Does that mean Apple is going to drift into the > 64 core zone and enter the "Core count " wars? No. But in the 16 < c < 64 SoC space probably going to compete pretty competitively. For who has stuff that runs on 1-4 cores 80+% of the time and mostly have heavily ST bound apps where Turbo speed is 'everything'. Yes, Apple probably will loose some traction there.
But is that where modern architecture and actively maintained applications are going over the next 1-4 years ? That old school pool of apps probably isn't going to grow bigger. [*** see PS below ***]
Apple's solution to compete against PCs and GPUs is to make bigger dies.
Actually that isn't really true. The dies in the Ultra are just as big as those in the Max.
Apple isn't making relatively small chiplets. Apple will likely use TSMC N3 to pull back the Max die size into more the central midrange chip size. Doubtful Apple is going to pivot to relatively small chiplets/tiles. UltraFusion is extremely wide so it takes up lots of die edge space. Make the die area too small and will run the risk of running into problems fitting the necessary I/O all around.
The can also more easily use large chiplets because their Perf/Watt is very good. If power consumption was very high then there would be a greater need for either spacing to manage the thermals or chopping clocks as core count went higher and limited to more bursty Turbo runs.
There is a ton of money being put into more advanced 2.5/3D packaging coming where future SoCs are not going to be limited to a single die for large volume product production. ( An evolutionary step past the relatively simple print a mini PCB board solution the AMD Ryzen chiplets have leveraged for a while).
At some point you can't just keep making the physical chip larger and larger to compete, there needs to be other architectural improvements - again I'm not saying apple cannot do that, just point out making things larger isn't a long term answer.
There is a class of insatiable horsepower consumption users. But there are also a substantial number of workloads were today's system are fast enough to get profitable work done for several years. Mainframes gave way to Minicomputers (actually not so mini physically). desktop PC ate away at bigger brethren for many years. Laptops have eaten away at desktops. etc.
Should Apple open a window for specialized compute accelerators drivers? Yeah. But is more a problem of deprecating OpenCL but not delivering a robust replacement for it. It is software at least as much as it is hardware.

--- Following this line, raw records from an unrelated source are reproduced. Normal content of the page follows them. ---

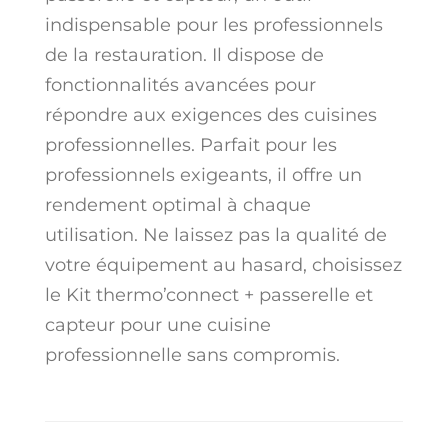
indispensable pour les professionnels
de la restauration. Il dispose de
fonctionnalités avancées pour
répondre aux exigences des cuisines
professionnelles. Parfait pour les
professionnels exigeants, il offre un
rendement optimal à chaque
utilisation. Ne laissez pas la qualité de
votre équipement au hasard, choisissez
le Kit thermo’connect + passerelle et
capteur pour une cuisine
professionnelle sans compromis.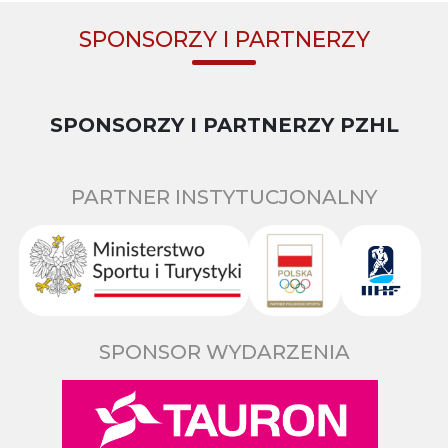
SPONSORZY I PARTNERZY
SPONSORZY I PARTNERZY PZHL
PARTNER INSTYTUCJONALNY
SPONSOR WYDARZENIA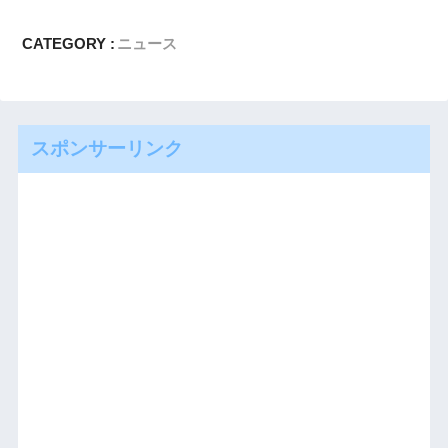
CATEGORY :
ニュース
スポンサーリンク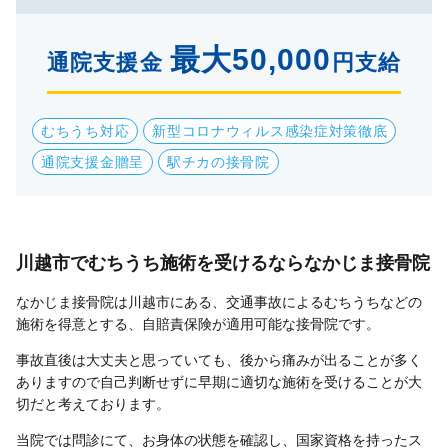
最大50,000
通院支援金
円支給
むちうち対応
新型コロナウィルス感染症対策徹底
通院支援金贈呈
駅チカの接骨院
川越市でむちうち施術を受けるならなかじま接骨院
なかじま接骨院は川越市にある、交通事故によるむちうちなどの
施術を得意とする、自賠責保険が適用可能な接骨院です。
事故直後は大丈夫と思っていても、後から痛みが出ることが多く
ありますので自己判断せずに早期に適切な施術を受けることが大
切だと考えております。
当院では問診にて、お身体の状態を確認し、国家資格を持ったス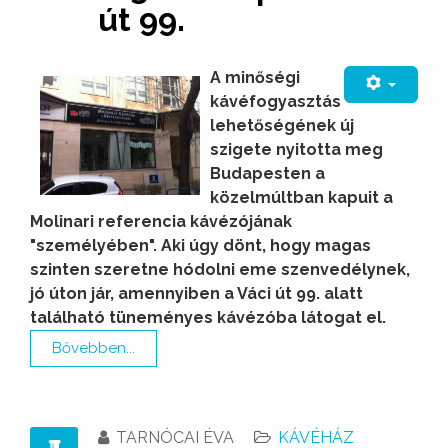
út 99.
A minőségi
kávéfogyasztás
lehetőségének új
szigete nyitotta meg
Budapesten a
közelmúltban kapuit a
Molinari referencia kávézójának
"személyében". Aki úgy dönt, hogy magas
szinten szeretne hódolni eme szenvedélynek,
jó úton jár, amennyiben a Váci út 99. alatt
található tüneményes kávézóba látogat el.
Bővebben...
TARNÓCAI ÉVA
KÁVÉHÁZ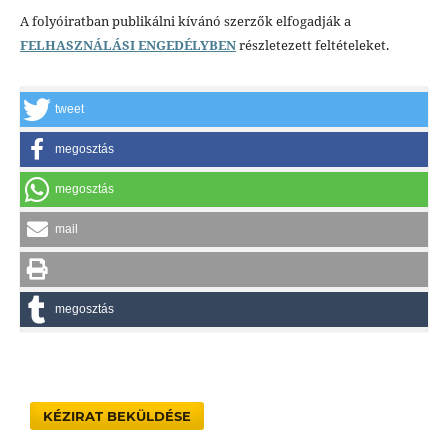
A folyóiratban publikálni kívánó szerzők elfogadják a
FELHASZNÁLÁSI ENGEDÉLYBEN
részletezett feltételeket.
tweet
megosztás
megosztás
mail
megosztás
KÉZIRAT BEKÜLDÉSE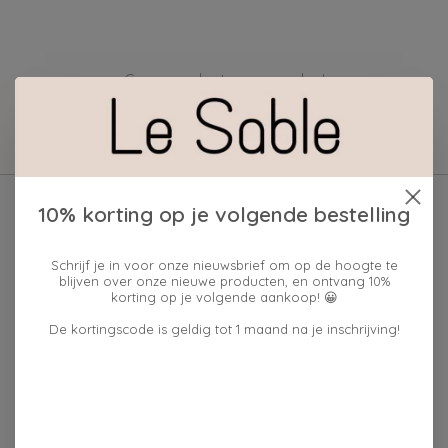
Geen producten gevonden!
10% korting op je volgende bestelling
Schrijf je in voor onze nieuwsbrief om op de hoogte te
blijven over onze nieuwe producten, en ontvang 10%
korting op je volgende aankoop! 😀
De kortingscode is geldig tot 1 maand na je inschrijving!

But the architectural revolution trend line you are getting at there with "Moore Law" running out of steam is likely going to follow a path were "general" workstations will get more specialized over the long term. Part of that is because has SoC foundational building blocks like Arm , GPU , RISC-V licenses where can put together specific enough SoCs without being totally dependent upon a single build everything for everybody generically general purpose chip maker.

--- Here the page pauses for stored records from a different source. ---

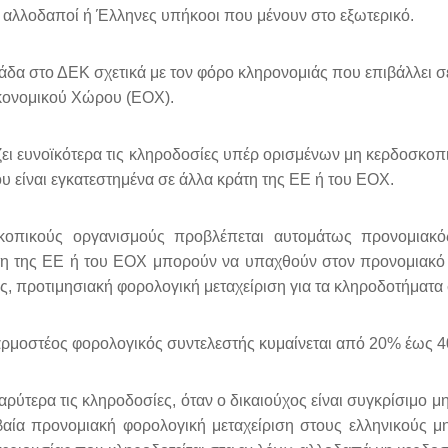
ι αλλοδαποί ή Έλληνες υπήκοοι που μένουν στο εξωτερικό.
άδα στο ΔΕΚ σχετικά με τον φόρο κληρονομιάς που επιβάλλει 
ικονομικού Χώρου (ΕΟΧ).
ωπίζει ευνοϊκότερα τις κληροδοσίες υπέρ ορισμένων μη κερδοσ
 είναι εγκατεστημένα σε άλλα κράτη της ΕΕ ή του ΕΟΧ.
σκοπικούς οργανισμούς προβλέπεται αυτομάτως προνομιακ
άτη της ΕΕ ή του ΕΟΧ μπορούν να υπαχθούν στον προνομιακό 
ης, προτιμησιακή φορολογική μεταχείριση για τα κληροδοτήματ
φαρμοστέος φορολογικός συντελεστής κυμαίνεται από 20% έως 4
βαρύτερα τις κληροδοσίες, όταν ο δικαιούχος είναι συγκρίσιμο
βαία προνομιακή φορολογική μεταχείριση στους ελληνικούς μ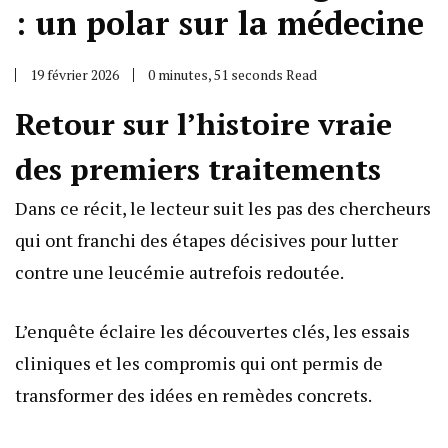
: un polar sur la médecine
19 février 2026
0 minutes, 51 seconds Read
Retour sur l’histoire vraie
des premiers traitements
Dans ce récit, le lecteur suit les pas des chercheurs
qui ont franchi des étapes décisives pour lutter
contre une leucémie autrefois redoutée.
L’enquête éclaire les découvertes clés, les essais
cliniques et les compromis qui ont permis de
transformer des idées en remèdes concrets.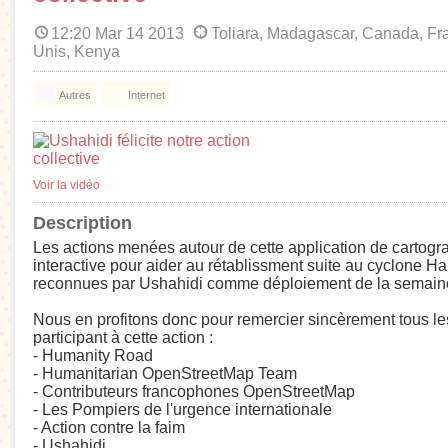
12:20 Mar 14 2013
Toliara, Madagascar, Canada, Fra
Unis, Kenya
Autres
Internet
Voir la vidéo
Description
Les actions menées autour de cette application de cartogr
interactive pour aider au rétablissment suite au cyclone Ha
reconnues par Ushahidi comme déploiement de la semain
Nous en profitons donc pour remercier sincèrement tous l
participant à cette action :
- Humanity Road
- Humanitarian OpenStreetMap Team
- Contributeurs francophones OpenStreetMap
- Les Pompiers de l'urgence internationale
- Action contre la faim
- Ushahidi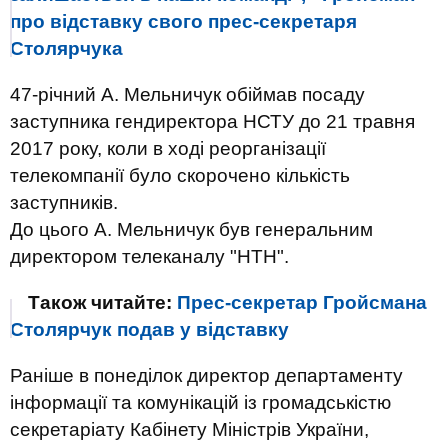
про відставку свого прес-секретаря
Столярчука
47-річний А. Мельничук обіймав посаду
заступника гендиректора НСТУ до 21 травня
2017 року, коли в ході реорганізації
телекомпанії було скорочено кількість
заступників.
До цього А. Мельничук був генеральним
директором телеканалу "НТН".
Також читайте:
Прес-секретар Гройсмана
Столярчук подав у відставку
Раніше в понеділок директор департаменту
інформації та комунікацій із громадськістю
секретаріату Кабінету Міністрів України,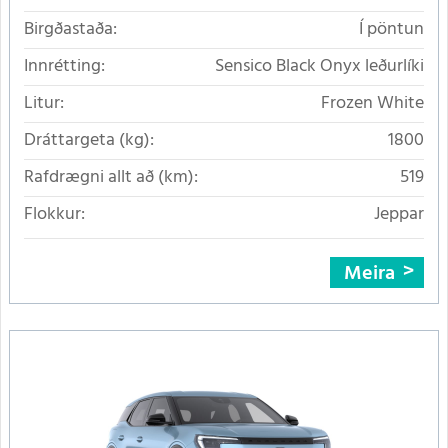
Birgðastaða:
Í pöntun
Innrétting:
Sensico Black Onyx leðurlíki
Litur:
Frozen White
Dráttargeta (kg):
1800
Rafdrægni allt að (km):
519
Flokkur:
Jeppar
Meira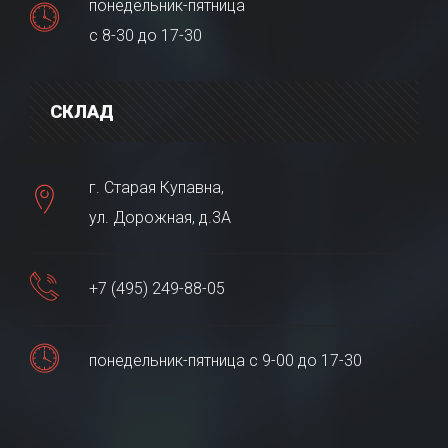
понедельник-пятница
с 8-30 до 17-30
СКЛАД
г. Старая Купавна,
ул. Дорожная, д.3А
+7 (495) 249-88-05
понедельник-пятница с 9-00 до 17-30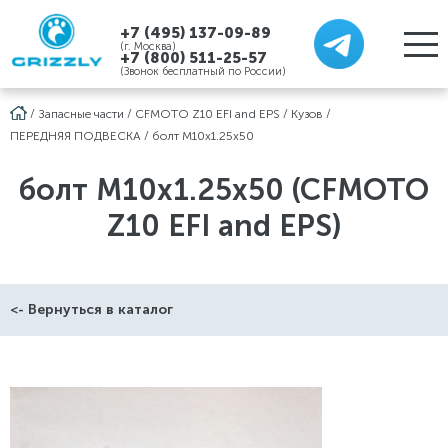
+7 (495) 137-09-89
(г. Москва)
+7 (800) 511-25-57
(Звонок бесплатный по России)
/
Запасные части
/
CFMOTO Z10 EFI and EPS
/
Кузов
/
ПЕРЕДНЯЯ ПОДВЕСКА
/
болт M10x1.25x50
болт M10x1.25x50 (CFMOTO
Z10 EFI and EPS)
<- Вернуться в каталог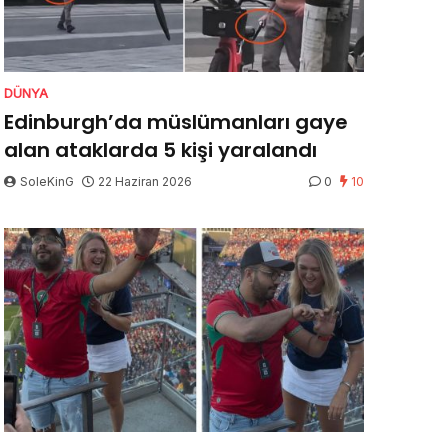
DÜNYA
Edinburgh’da müslümanları gaye
alan ataklarda 5 kişi yaralandı
SoleKinG
22 Haziran 2026
0
10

This isn't necessarily going to end up where is cheaper commodity stuff on the retail shelves at the upper high end.
P.S. after finishing this saw an article about faster AV1 .
"..
Google could do this by adding Frame Parallel Encoding to heavily multi-threaded configurations. ...
In other words, CPU utilization in programs such as OBS has been reduced, primarily for systems packing 16 CPU threads. As a result, they are allowing users to use those CPU resources for other tasks or increase video quality even higher without any additional performance cost .. "
AV1 content creation will become very important, now with RTX 40-series GPUs supporting the new standard.
www.tomshardware.com
Or can just add hardware AV! encoding and complete blow past that uplift. But chaning the viewpoint from 16 cores is extremely rare to being a 'reasonable' requirement actually can change performance without adding yet even more cores to run the other algorithm limited code faster or break out the extra large Turbo, flogging whip to make the old algorithm limited code run faster.